I started with my dad. The cameras were rolling as we went to a nearby park to play some tennis. We took a break for lunch on a bench, and I remember being terrified. I was beating around the bush, telling my dad that I knew he had a lot of expectations from me. He agreed, but he also said he wanted me to be happy. I think having that heart attack not only taught him about the value of life, but also the value of happiness, not just for him but for his kids, too.

Dad asked me, "So what are you trying to tell me?"

I felt like the world was put on pause as I faced a last chance to turn back around on this path. Then finally I said it: "I'm gay." I didn't know much about skydiving then, but looking back, that's pretty much what it felt like.

Dad gave me a hug and let me know that everything was going to be OK, and like he said, he just wanted me to be happy.

The next person I came out to was not as accepting - my mother. As soon as I tried starting the conversation while in front of the cameras, she knew what I was getting at. So she looked at the producer and said, "Is that done?"

Not long afterward did the crew fly back to New York. I remember feeling so disappointed, especially since I didn't want MTV to put text on the screen that read, "Joel tried to come out to his mom but was unable to." So I took matters into my own hands. I grabbed my home video camera, set it on the dinner table and hit "record." At that table my mother and I had our most honest conversation ever.

"When did you realize you were like that?" she asked. "I mean, your kind."

"What's my kind?" I responded.

My mother at this point grew angry and said, "You know what I'm talking about. You're afraid to say it."

"I'm not afraid to say it. I'm gay. I'm gay. I'm gay and I'm happy to be gay."

When the show aired in 2002, I got thousands of letters from people who were just like me, saying that I helped change their life for the better. I had complete strangers approach me on the street thanking me. What got to me the most was when I would hear stories from people who were suicidal, but after seeing the show it helped them realize that their life was worth living.
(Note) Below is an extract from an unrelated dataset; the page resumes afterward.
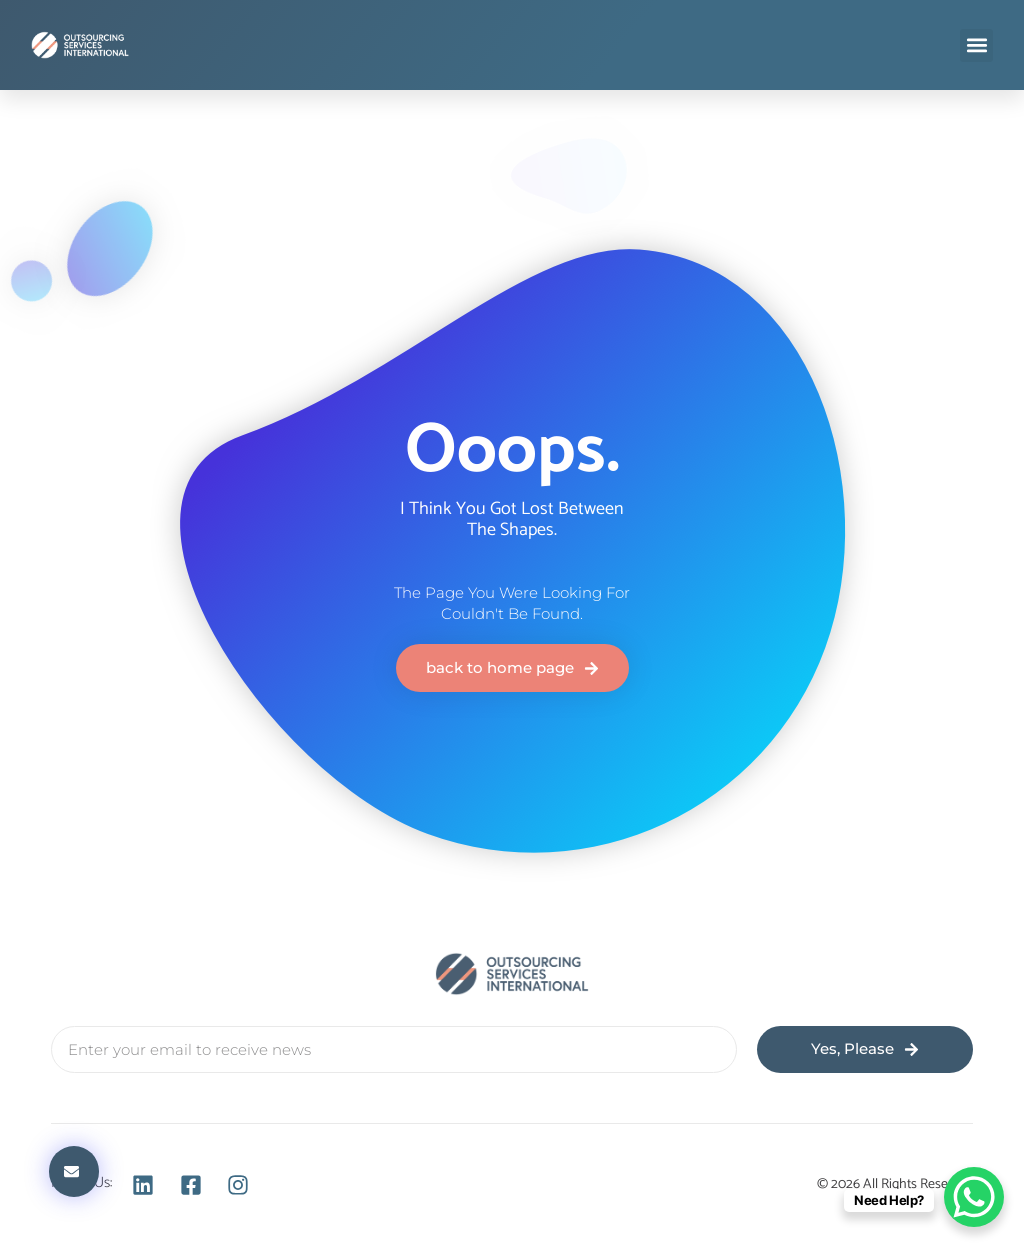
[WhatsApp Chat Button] (974, 1197)
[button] (976, 45)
Still, my relationship with my mother wasn't the best. It took her a long time to accept me for who I am. A decade later, I'm not living the life my parents expected. Instead of marrying a woman, I met a man named Jason and we spent an amazing 8-year relationship together. Instead of being a doctor, I became a supervising producer on a network television show that changes lives. I feel like I have the best job in the world.

I had no idea how big of an impact television had on viewers until I did the show, so I asked MTV for a job and they gave me one. One of my goals in life became helping tell the stories of people who feel like they have no voice.

Whenever I'm having a rough day at work, now at NBC, I remind myself of that 19-year-old Joel who simply wanted to tell his story, and that gets me through the day. It's been an amazing 10 years since I came out of the closet and I guess my one piece of advice is this: Forget about expectations. If you're thinking about coming out on this National Coming Out Day, if you believe you're ready, then be brave and trust that your parachute will open.